# '65 GTO Fender vs. '65 Tempest Fender



## DAbraham (Apr 30, 2009)

If this is an OLD question... forgive me ... but I am a newbie....
Redoing my '65. Purchased 2 fenders one has an I-6 emblem on it and the other is also a LeMan fender. My guy tells me these fenders are differnt from my original fenders especially around the wheel opening area. I have not seen the difference yet but will look this afternoon. 

What is the story of which fenders will fit a '65 GTO? Is the LeMans a direct fit except for emblem holes? Is the Custom totally useless to even "try"? I was so happy to find those two fenders at the time ..... now ....

Thanks for any and all help and comments .. best Abe - Concord, NC


----------



## Jerry64 (Apr 20, 2010)

Should be the same fender............JB.


----------



## FNG69 (Nov 15, 2009)

Jerry64 said:


> Should be the same fender............JB.


 :agree

Yes, same fender except for emblem holes.. Are you starting to wonder about how good your bodyman is going to be, cause I am???? Les


----------



## Jerry64 (Apr 20, 2010)

Must not have an interchange book.....  ......JB.


----------



## crustysack (Oct 5, 2008)

the only other difference would be the holes for the wheel well molding trim


----------



## DAbraham (Apr 30, 2009)

Thanks to all ... hmmmm - When I stopped by, this is definitely a body line on the fenders on my car now, BUT not on the tempest fenders. It is horizontal to ground and part way up to the rear of the wheel. I will stop by and check again. 

Way back "when" (aaahhh) I had a brand new '65 ... I have a definite recollection of the Custom model having a chrome trim piece on the top of the fender running its length.
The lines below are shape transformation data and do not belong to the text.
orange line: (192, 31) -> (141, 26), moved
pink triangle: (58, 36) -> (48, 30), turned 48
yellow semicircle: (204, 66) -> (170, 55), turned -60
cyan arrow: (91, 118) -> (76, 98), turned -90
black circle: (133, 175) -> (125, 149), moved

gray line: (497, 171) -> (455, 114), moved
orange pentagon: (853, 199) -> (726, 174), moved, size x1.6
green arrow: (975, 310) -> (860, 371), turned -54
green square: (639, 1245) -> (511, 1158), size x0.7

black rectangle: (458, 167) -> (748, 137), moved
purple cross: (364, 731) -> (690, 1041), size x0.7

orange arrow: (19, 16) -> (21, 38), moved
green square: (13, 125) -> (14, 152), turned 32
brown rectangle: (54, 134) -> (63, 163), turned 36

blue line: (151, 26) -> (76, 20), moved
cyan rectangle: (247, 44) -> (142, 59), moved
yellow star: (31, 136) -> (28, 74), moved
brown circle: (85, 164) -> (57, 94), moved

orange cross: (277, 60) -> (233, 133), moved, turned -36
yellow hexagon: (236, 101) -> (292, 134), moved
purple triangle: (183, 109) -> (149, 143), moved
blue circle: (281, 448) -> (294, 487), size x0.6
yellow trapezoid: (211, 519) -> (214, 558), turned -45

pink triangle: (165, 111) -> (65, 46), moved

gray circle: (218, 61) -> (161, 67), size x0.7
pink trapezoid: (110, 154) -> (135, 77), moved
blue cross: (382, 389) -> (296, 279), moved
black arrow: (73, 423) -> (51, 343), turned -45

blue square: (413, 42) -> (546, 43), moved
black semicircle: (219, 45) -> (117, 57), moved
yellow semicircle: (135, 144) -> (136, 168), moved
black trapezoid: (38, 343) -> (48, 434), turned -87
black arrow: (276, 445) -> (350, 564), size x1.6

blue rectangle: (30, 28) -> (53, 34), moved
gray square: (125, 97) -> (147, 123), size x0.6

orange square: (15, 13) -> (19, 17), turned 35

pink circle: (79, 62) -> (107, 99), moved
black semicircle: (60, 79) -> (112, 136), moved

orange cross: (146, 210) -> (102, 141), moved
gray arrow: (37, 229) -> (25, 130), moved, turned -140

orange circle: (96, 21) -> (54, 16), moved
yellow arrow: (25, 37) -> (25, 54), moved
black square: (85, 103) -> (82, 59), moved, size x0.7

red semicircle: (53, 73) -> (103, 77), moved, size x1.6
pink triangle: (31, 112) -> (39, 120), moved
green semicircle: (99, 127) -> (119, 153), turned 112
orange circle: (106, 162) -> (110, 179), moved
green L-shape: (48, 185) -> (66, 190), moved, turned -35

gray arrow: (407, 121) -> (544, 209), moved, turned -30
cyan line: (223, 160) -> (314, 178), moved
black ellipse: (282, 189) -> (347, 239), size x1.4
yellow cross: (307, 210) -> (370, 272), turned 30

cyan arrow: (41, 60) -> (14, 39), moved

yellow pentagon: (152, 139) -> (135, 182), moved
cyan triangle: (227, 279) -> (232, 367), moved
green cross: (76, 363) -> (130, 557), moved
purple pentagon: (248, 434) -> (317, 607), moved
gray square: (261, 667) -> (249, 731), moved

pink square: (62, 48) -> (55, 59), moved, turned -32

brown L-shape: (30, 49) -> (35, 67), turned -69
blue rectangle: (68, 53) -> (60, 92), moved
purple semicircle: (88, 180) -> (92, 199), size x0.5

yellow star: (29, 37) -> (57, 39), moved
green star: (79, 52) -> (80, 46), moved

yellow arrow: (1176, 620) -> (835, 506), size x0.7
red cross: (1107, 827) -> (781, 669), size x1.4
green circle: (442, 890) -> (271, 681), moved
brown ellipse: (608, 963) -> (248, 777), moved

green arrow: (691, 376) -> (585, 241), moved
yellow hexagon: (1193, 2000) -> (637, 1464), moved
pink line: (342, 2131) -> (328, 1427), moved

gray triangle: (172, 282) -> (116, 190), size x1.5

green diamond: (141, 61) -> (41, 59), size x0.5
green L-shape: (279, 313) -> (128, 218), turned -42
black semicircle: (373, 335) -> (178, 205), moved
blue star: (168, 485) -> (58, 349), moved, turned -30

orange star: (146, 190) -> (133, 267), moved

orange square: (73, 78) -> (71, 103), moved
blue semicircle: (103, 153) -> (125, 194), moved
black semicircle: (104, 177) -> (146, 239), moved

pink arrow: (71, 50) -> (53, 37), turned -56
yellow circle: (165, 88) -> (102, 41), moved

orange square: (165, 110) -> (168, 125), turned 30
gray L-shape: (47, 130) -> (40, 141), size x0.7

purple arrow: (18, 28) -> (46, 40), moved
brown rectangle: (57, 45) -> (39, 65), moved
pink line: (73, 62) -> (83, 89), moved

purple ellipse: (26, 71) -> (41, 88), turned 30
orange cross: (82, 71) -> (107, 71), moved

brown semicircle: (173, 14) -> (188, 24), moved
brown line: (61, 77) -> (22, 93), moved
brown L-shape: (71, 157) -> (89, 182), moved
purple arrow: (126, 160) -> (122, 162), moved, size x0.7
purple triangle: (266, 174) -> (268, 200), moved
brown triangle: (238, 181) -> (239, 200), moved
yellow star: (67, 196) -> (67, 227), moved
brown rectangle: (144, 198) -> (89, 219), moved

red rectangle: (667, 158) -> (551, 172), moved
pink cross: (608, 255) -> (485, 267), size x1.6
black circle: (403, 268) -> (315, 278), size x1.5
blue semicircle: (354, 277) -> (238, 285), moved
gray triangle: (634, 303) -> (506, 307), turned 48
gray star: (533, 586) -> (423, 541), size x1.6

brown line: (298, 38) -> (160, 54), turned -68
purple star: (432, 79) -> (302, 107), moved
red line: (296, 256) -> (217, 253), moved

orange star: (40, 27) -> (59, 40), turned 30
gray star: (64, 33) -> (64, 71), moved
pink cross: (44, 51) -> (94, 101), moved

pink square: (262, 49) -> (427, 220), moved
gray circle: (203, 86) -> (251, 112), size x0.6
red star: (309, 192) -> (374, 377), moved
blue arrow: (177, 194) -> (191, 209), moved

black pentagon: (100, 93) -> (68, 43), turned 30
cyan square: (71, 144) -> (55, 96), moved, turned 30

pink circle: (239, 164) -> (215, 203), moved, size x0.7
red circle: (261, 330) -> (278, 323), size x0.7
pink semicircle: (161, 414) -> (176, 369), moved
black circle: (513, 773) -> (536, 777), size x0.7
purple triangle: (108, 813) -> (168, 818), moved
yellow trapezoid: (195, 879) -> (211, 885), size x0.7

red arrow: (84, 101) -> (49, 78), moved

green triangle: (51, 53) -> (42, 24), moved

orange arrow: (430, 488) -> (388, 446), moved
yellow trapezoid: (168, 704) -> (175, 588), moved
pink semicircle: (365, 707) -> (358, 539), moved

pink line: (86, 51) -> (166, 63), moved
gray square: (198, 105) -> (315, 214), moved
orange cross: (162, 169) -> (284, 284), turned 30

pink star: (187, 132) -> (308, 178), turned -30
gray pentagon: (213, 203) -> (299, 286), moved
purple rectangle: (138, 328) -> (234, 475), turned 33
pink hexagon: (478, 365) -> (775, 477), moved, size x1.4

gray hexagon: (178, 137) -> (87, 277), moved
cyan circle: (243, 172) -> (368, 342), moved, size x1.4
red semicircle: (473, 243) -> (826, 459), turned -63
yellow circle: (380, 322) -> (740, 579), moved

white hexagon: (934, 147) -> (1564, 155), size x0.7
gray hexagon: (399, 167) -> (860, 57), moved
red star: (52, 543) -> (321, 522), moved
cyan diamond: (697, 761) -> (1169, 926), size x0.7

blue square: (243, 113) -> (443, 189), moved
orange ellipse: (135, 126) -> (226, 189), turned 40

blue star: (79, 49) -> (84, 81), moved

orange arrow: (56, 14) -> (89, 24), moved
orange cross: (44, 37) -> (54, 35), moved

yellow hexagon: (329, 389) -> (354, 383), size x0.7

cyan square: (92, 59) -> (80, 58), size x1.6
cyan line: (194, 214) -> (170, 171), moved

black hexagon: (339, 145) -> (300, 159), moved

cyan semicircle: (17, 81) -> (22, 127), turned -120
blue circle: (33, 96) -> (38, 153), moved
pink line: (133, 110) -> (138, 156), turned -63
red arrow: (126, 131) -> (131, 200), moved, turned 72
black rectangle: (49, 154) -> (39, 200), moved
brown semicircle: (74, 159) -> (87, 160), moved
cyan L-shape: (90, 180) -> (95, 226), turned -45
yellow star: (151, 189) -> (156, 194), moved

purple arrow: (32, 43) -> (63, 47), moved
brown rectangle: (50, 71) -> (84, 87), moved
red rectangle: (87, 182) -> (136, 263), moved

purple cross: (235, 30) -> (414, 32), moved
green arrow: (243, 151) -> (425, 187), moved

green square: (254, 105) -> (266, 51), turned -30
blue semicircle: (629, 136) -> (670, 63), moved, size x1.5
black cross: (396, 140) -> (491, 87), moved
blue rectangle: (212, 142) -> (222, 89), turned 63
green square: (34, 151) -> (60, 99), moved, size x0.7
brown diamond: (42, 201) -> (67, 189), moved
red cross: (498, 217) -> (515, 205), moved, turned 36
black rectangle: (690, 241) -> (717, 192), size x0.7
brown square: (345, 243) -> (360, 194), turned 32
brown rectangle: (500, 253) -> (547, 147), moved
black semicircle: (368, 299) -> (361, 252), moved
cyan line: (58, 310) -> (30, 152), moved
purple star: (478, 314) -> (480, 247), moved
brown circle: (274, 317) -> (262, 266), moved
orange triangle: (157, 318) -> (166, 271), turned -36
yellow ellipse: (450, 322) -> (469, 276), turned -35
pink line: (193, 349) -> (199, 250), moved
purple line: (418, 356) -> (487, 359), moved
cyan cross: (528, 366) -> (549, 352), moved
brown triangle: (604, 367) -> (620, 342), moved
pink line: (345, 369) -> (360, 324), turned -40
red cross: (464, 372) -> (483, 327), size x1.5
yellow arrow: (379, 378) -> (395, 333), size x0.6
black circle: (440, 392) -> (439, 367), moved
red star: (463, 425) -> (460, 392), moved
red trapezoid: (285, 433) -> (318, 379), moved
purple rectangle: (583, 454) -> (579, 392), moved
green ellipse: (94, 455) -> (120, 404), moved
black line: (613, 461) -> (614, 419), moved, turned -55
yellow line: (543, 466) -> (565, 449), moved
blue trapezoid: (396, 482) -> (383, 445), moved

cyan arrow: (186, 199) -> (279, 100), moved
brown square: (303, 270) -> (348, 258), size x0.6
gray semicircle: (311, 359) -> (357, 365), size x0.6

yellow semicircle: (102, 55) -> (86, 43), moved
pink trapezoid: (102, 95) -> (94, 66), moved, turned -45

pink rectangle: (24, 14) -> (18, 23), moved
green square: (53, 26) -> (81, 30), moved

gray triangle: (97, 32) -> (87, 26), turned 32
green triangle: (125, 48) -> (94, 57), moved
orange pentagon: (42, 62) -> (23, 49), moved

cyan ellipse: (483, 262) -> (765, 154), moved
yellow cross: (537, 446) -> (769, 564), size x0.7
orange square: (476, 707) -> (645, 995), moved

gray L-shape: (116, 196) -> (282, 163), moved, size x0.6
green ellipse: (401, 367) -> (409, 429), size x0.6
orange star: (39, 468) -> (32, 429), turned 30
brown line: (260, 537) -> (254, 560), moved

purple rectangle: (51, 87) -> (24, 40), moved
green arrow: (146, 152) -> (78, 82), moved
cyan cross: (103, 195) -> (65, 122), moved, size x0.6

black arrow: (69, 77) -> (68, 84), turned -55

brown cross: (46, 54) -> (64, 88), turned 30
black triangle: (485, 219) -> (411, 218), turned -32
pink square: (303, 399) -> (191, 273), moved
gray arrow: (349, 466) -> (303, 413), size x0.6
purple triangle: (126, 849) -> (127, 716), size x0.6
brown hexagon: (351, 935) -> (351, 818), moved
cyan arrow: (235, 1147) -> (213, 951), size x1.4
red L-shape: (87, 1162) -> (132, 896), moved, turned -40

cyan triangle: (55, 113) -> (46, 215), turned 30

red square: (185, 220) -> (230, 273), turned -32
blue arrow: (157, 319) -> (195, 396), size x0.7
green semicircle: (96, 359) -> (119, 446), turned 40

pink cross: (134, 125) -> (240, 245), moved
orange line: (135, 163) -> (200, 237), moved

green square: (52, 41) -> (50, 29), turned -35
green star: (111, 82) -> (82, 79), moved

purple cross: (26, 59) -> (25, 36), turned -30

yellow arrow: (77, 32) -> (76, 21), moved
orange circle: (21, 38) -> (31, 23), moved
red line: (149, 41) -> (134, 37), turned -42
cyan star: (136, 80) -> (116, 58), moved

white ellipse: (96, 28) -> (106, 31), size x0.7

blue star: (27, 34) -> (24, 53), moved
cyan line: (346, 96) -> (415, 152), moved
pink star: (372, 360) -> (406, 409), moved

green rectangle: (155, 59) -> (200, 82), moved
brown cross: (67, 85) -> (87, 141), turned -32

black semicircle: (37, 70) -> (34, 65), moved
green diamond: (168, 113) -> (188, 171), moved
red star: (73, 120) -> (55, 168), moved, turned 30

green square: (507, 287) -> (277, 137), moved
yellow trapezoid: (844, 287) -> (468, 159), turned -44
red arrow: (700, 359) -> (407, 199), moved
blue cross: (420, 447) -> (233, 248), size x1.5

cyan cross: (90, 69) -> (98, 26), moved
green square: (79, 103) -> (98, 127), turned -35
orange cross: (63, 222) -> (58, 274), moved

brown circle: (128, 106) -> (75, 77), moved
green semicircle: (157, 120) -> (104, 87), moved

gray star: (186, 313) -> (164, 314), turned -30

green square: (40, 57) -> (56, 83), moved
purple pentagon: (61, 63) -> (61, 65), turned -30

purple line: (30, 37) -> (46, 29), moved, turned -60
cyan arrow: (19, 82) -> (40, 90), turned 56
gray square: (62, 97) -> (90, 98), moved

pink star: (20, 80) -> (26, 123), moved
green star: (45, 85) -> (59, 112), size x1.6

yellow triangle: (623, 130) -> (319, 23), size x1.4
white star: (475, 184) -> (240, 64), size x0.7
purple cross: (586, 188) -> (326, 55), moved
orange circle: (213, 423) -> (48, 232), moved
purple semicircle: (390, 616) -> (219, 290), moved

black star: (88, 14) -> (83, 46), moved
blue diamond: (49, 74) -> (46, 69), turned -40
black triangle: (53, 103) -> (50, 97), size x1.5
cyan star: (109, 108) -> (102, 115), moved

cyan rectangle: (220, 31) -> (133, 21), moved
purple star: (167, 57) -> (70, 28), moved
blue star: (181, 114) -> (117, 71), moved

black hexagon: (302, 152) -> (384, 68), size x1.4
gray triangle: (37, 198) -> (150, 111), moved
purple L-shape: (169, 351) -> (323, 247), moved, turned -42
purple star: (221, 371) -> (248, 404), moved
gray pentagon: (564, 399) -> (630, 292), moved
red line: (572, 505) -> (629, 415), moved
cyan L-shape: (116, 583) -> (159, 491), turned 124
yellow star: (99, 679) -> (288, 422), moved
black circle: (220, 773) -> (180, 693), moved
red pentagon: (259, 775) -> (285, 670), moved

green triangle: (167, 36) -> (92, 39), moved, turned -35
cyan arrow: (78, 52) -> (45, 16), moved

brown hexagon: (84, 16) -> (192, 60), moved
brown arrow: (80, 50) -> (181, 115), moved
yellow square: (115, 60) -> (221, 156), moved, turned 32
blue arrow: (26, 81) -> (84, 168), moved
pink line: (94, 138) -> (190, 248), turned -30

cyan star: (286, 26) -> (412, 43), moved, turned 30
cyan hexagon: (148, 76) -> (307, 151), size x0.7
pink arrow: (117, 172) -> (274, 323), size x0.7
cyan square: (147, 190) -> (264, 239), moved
But I keep forgetting I have a bad memory.  --

... thanks ..Abe .. Concord, NC


----------



## FNG69 (Nov 15, 2009)

DAbraham said:


> I have a definite recollection of the Custom model having a chrome trim piece on the top of the fender running its length.  -- ... thanks ..Abe .. Concord, NC


That is correct but still the same fender if using a Custom fender would have to fill the trim holes also.. I can post a picture of Custom if you want to see one..Les


----------



## DAbraham (Apr 30, 2009)

I DO appreciate all the comments thank you ... I stopped by the car this morning and there is a definite difference .... the top of the Custom fender has a flat surface in the same location that the GTO has a point along the top of the fender. I took pix, but I have no cable with me to xfer them from the camera to here. We stripped down my original fenders and they are acutally quite good - pure thoughts and clean living  - one will need a part of a patch panel, but should be quite solid when completed. So I will probably be posting the other two fenders sometime in the future. I guess if I want to include PIX, I just inserte them into this note. 
Thanks for all the comments --

Abe - Concord, NC


----------



## gregthor (Oct 13, 2010)

I think your extra fenders sound like they are off a 66....


----------



## injn37 (Nov 16, 2008)

One of my fenders on my 65 came from a Tempest. Other than the badge holes. I can find no difference.

rich


----------



## crustysack (Oct 5, 2008)

gregthor said:


> I think your extra fenders sound like they are off a 66....


:agree
65 tempest lemans and gto are the exact same body panels the only difference between the cars is the different levels of options,trim,badges etc


----------